As she scoured the design website Houzz.com for ideas, Ashley noticed she was drawn to rooms decorated by Weston-based interior designer Katie Rosenfeld. Deciding they needed help sorting through all the options, the Matthews hired Rosenfeld for their project.
Looking to bring color to the interiors, Ashley found inspiration in a collage by Robert Mars that she bought at DTR Modern Galleries on Newbury Street. The work, which now hangs in the cottage’s living room, depicts vintage Coca-Cola bottles against an unconventionally hued American flag.
“We decided to go with the piece’s American flag motif,” Ashley says. “Rather than navy blue, we’d focus on turquoise, and in addition to red, we’d add bright pinks.”
The designer got to work bringing the colors into every room. The unified scheme was practical, too. “By threading the same colors throughout the house,” Rosenfeld says, “you have the freedom to mix and match furnishings if something needs to be moved.”
Intriguing, high-quality textiles were an important part of Rosenfeld’s plan to give the home a distinctive look and establish its palette. She splurged on colorful custom draperies and Roman shades in a bold, beautiful array of geometric prints, unexpected florals, and coastal motifs.
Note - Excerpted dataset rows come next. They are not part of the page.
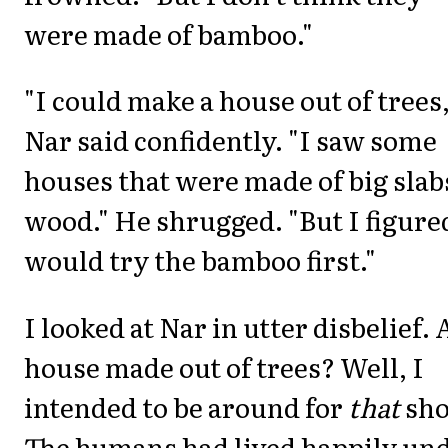
were made of bamboo."
"I could make a house out of trees,
Nar said confidently. "I saw some
houses that were made of big slab
wood." He shrugged. "But I figure
would try the bamboo first."
I looked at Nar in utter disbelief. 
house made out of trees? Well, I
intended to be around for
that
sho
The humans had lived happily un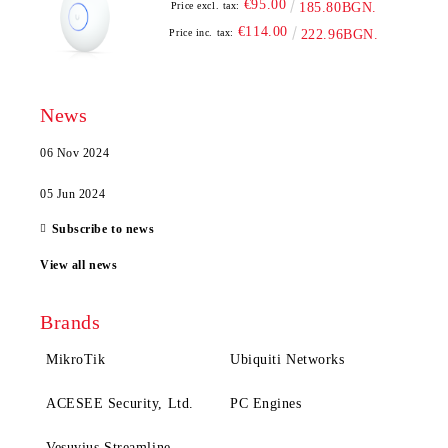
€95.00
Price excl. tax:
185.80BGN.
€114.00
Price inc. tax:
222.96BGN.
News
06 Nov 2024
05 Jun 2024
Subscribe to news
View all news
Brands
MikroTik
Ubiquiti Networks
ACESEE Security, Ltd.
PC Engines
Vesuvius Streamline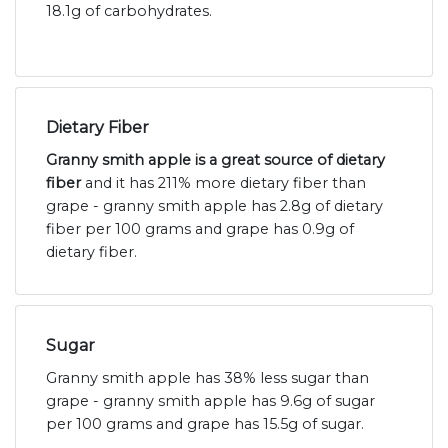
18.1g of carbohydrates.
Dietary Fiber
Granny smith apple is a great source of dietary
fiber
and it has 211% more dietary fiber than
grape - granny smith apple has 2.8g of dietary
fiber per 100 grams and grape has 0.9g of
dietary fiber.
Sugar
Granny smith apple has 38% less sugar than
grape - granny smith apple has 9.6g of sugar
per 100 grams and grape has 15.5g of sugar.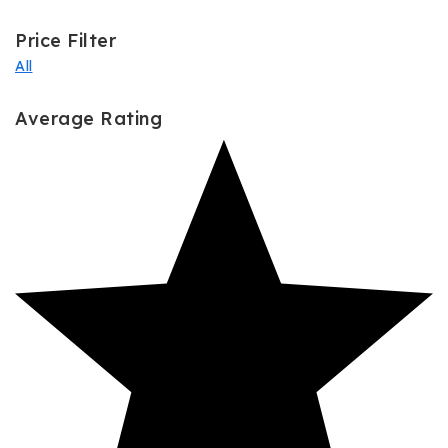
Price Filter
All
Average Rating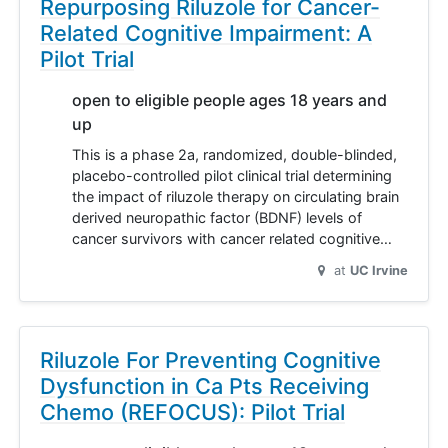
Repurposing Riluzole for Cancer-
Related Cognitive Impairment: A
Pilot Trial
open to eligible people ages 18 years and
up
This is a phase 2a, randomized, double-blinded,
placebo-controlled pilot clinical trial determining
the impact of riluzole therapy on circulating brain
derived neuropathic factor (BDNF) levels of
cancer survivors with cancer related cognitive…
at
UC Irvine
Riluzole For Preventing Cognitive
Dysfunction in Ca Pts Receiving
Chemo (REFOCUS): Pilot Trial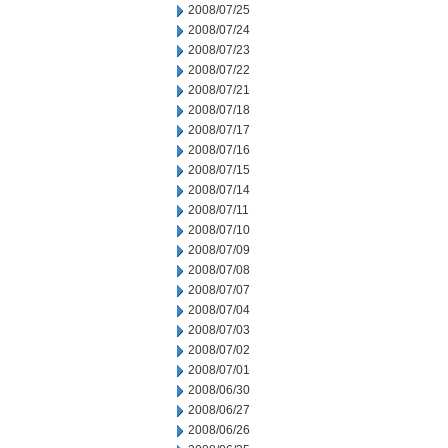
2008/07/25
2008/07/24
2008/07/23
2008/07/22
2008/07/21
2008/07/18
2008/07/17
2008/07/16
2008/07/15
2008/07/14
2008/07/11
2008/07/10
2008/07/09
2008/07/08
2008/07/07
2008/07/04
2008/07/03
2008/07/02
2008/07/01
2008/06/30
2008/06/27
2008/06/26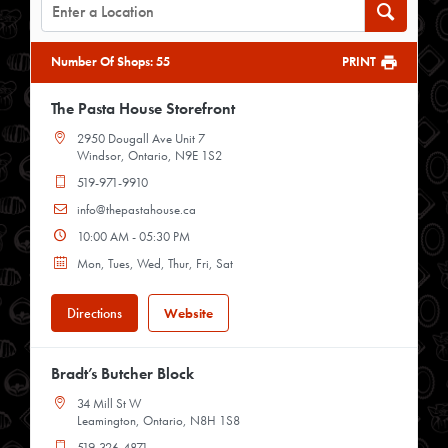
Number Of Shops
:
55
PRINT
The Pasta House Storefront
2950 Dougall Ave Unit 7
Windsor, Ontario, N9E 1S2
519-971-9910
info@thepastahouse.ca
10:00 AM - 05:30 PM
Mon, Tues, Wed, Thur, Fri, Sat
Directions
Website
Bradt’s Butcher Block
34 Mill St W
Leamington, Ontario, N8H 1S8
519-326-4871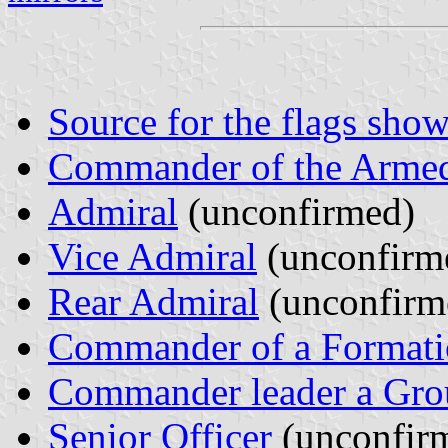
Source for the flags show
Commander of the Armed
Admiral
(unconfirmed)
Vice Admiral
(unconfirm
Rear Admiral
(unconfirm
Commander of a Formati
Commander leader a Gro
Senior Officer
(unconfir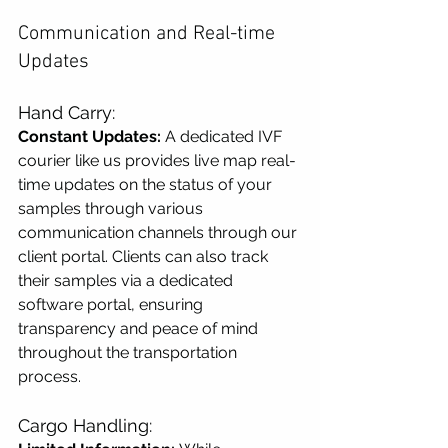
Communication and Real-time 
Updates
Hand Carry:
Constant Updates:
 A dedicated IVF 
courier like us provides live map real-
time updates on the status of your 
samples through various 
communication channels through our 
client portal. Clients can also track 
their samples via a dedicated 
software portal, ensuring 
transparency and peace of mind 
throughout the transportation 
process.
Cargo Handling: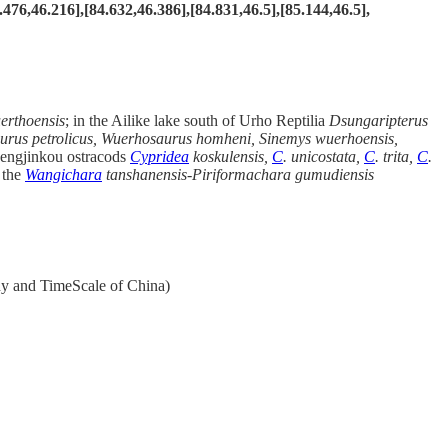
.476,46.216],[84.632,46.386],[84.831,46.5],[85.144,46.5],
rthoensis
; in the Ailike lake south of Urho Reptilia
Dsungaripterus
urus petrolicus, Wuerhosaurus homheni, Sinemys wuerhoensis,
hengjinkou ostracods
Cypridea
koskulensis,
C
. unicostata,
C
. trita,
C
.
 the
Wangichara
tanshanensis-Piriformachara
gumudiensis
hy and TimeScale of China)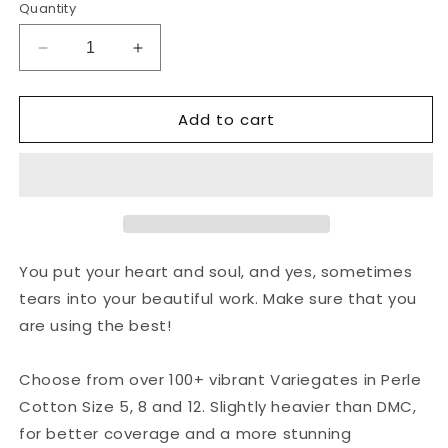
Quantity
Decrease
Increase
quantity
quantity
for
for
Add to cart
Valdani
Valdani
Perlé
Perlé
Cotton
Cotton
Variegated:
Variegated:
V60
V60
-
-
Pinks
Pinks
&amp;
&amp;
You put your heart and soul, and yes, sometimes
Purples
Purples
tears into your beautiful work. Make sure that you
-
-
are using the best!
medium
medium
pinks,
pinks,
lavender,
lavender,
Choose from over 100+ vibrant Variegates in Perle
purples
purples
Cotton Size 5, 8 and 12. Slightly heavier than DMC,
for better coverage and a more stunning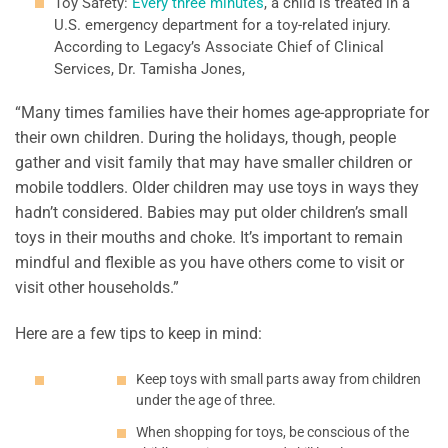
Toy Safety:
Every three minutes
, a child is treated in a
U.S. emergency department for a toy-related injury.
According to Legacy’s Associate Chief of Clinical
Services, Dr. Tamisha Jones,
“Many times families have their homes age-appropriate for
their own children. During the holidays, though, people
gather and visit family that may have smaller children or
mobile toddlers. Older children may use toys in ways they
hadn’t considered. Babies may put older children’s small
toys in their mouths and choke. It’s important to remain
mindful and flexible as you have others come to visit or
visit other households.”
Here are a few tips to keep in mind:
Keep toys with small parts away from children
under the age of three.
When shopping for toys, be conscious of the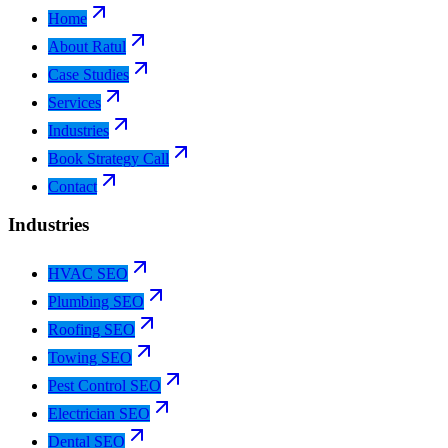
Home
About Ratul
Case Studies
Services
Industries
Book Strategy Call
Contact
Industries
HVAC SEO
Plumbing SEO
Roofing SEO
Towing SEO
Pest Control SEO
Electrician SEO
Dental SEO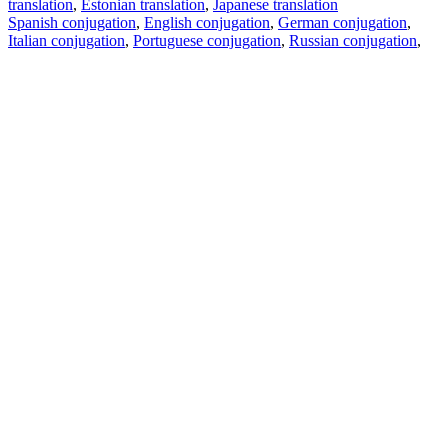
translation
,
Estonian translation
,
Japanese translation
Spanish conjugation
,
English conjugation
,
German conjugation
,
Italian conjugation
,
Portuguese conjugation
,
Russian conjugation
,
French conjugation
.
Features
Text Translation
Context Examples
Conjugation and Declension
Free apps
PROMT.One for iOS
PROMT.One for Android
Offers
For developers
Copy text
Copy translation
Report an issue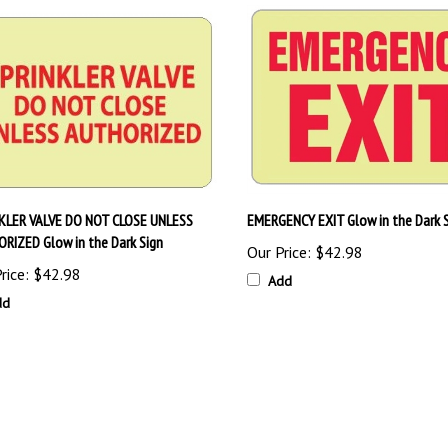
KLER VALVE DO NOT CLOSE UNLESS
EMERGENCY EXIT Glow in the Dark 
RIZED Glow in the Dark Sign
Our Price:
$42.98
rice:
$42.98
Add
dd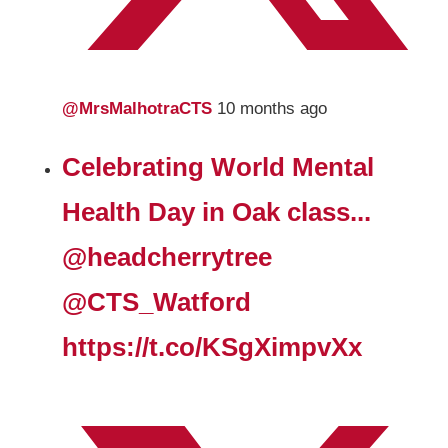
@MrsMalhotraCTS
10 months ago
Celebrating World Mental
Health Day in Oak class...
@headcherrytree
@CTS_Watford
https://t.co/KSgXimpvXx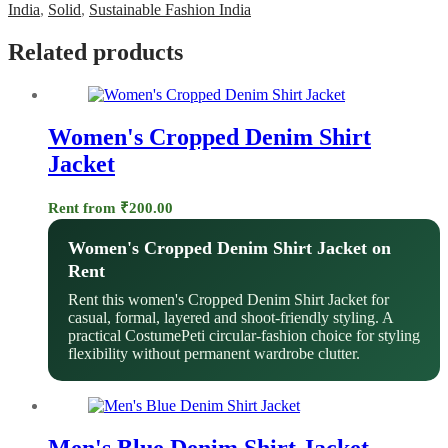
India
,
Solid
,
Sustainable Fashion India
Related products
Women's Cropped Denim Shirt
Jacket
Rent from
₹
200.00
Women's Cropped Denim Shirt Jacket on
Rent
Rent this women's Cropped Denim Shirt Jacket for
casual, formal, layered and shoot-friendly styling. A
practical CostumePeti circular-fashion choice for styling
flexibility without permanent wardrobe clutter.
Men's Blue Denim Shirt Jacket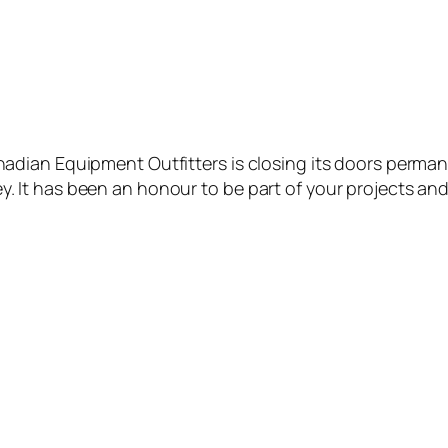
nadian Equipment Outfitters is closing its doors permane
y. It has been an honour to be part of your projects an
An abundance of playful bright pillows, designed by Rosenfeld, add another layer. “I wanted the interiors to relate to the surroundings in a way that was newer, fresher, and more humorous,” she says.
Because the budget also needed to accommodate a new kitchen and updates to two bathrooms, Rosenfeld cut costs in other ways, beginning with reupholstering several armchairs that came with the house. “They were in horrible shape, sad, totally out of date, ready for the dump,” she says. “We completely remade the chairs, changed the proportions on some of them, added tufting, waterfall skirts, and swivel mechanisms. All that was much less expensive than buying new chairs.”
Most of the furniture is sheathed in hardy outdoor acrylic fabrics. “If it couldn’t get sandy and wet, I didn’t want it,” says Ashley. Also forgiving are the Chinese sea-grass rugs that cover the new hardwood floors in the living and dining areas. “Sea grass is basically like a doormat,” says Rosenfeld. “It absorbs dirt and grease, hides sand, and vacuums up nicely.”
Rosenfeld acquired most of the furnishings from retailers including West Elm and Crate & Barrel; the kitchen cabinetry and bathroom fixtures came from Home Depot. “You can make it your own by mixing things that are special with store-bought and catalog items,” she says.
As a nod to the home’s mid-century origins, many pieces have a retro flair. In the living room, a bohemian-inspired West Elm shag rug is paired with a chair from Wisteria modeled after the French modern “vibo” style, with sleek arms and a rough hand-woven rope back. The large white Jonathan Adler coffee table is also a favorite spot for family board-game sessions.
“We don’t need a 4,000-square-foot house. We like that it’s a little cramped, because it forces us to hang out,” says Ashley. “It’s so pretty now, I never want to tear it down.”